Records drawn from a dataset:
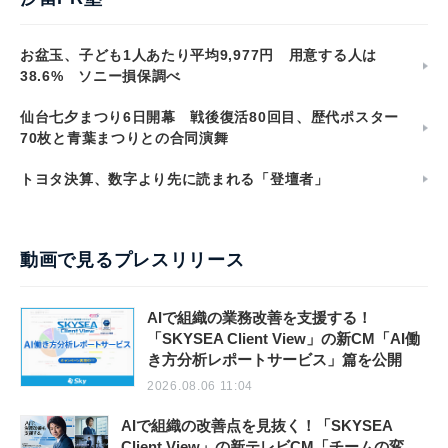
お盆玉、子ども1人あたり平均9,977円 用意する人は
38.6% ソニー損保調べ
仙台七夕まつり6日開幕 戦後復活80回目、歴代ポスター
70枚と青葉まつりとの合同演舞
トヨタ決算、数字より先に読まれる「登壇者」
動画で見るプレスリリース
AIで組織の業務改善を支援する！
「SKYSEA Client View」の新CM「AI働
き方分析レポートサービス」篇を公開
2026.08.06 11:04
AIで組織の改善点を見抜く！「SKYSEA
Client View」の新テレビCM「チームの変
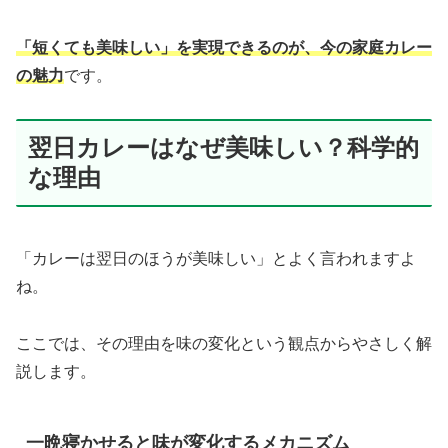
「短くても美味しい」を実現できるのが、今の家庭カレー
の魅力
です。
翌日カレーはなぜ美味しい？科学的
な理由
「カレーは翌日のほうが美味しい」とよく言われますよ
ね。
ここでは、その理由を味の変化という観点からやさしく解
説します。
一晩寝かせると味が変化するメカニズム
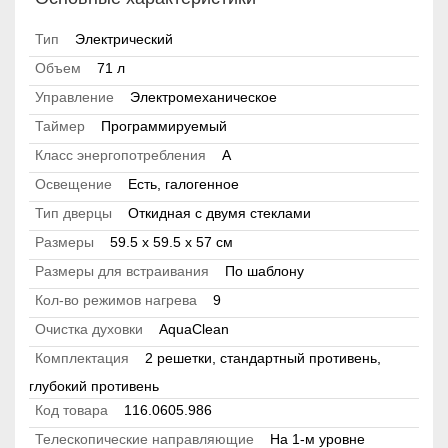
Тип
Электрический
Объем
71 л
Управление
Электромеханическое
Таймер
Программируемый
Класс энергопотребления
А
Освещение
Есть, галогенное
Тип дверцы
Откидная с двумя стеклами
Размеры
59.5 х 59.5 x 57 см
Размеры для встраивания
По шаблону
Кол-во режимов нагрева
9
Очистка духовки
AquaClean
Комплектация
2 решетки, стандартный противень,
глубокий противень
Код товара
116.0605.986
Телескопические направляющие
На 1-м уровне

• **Instructions to follow**
Find the word "SKYSEA" in the records, and report each line that has it.

• **Worked solution**
「SKYSEA Client View」の新CM「AI働
AIで組織の改善点を見抜く！「SKYSEA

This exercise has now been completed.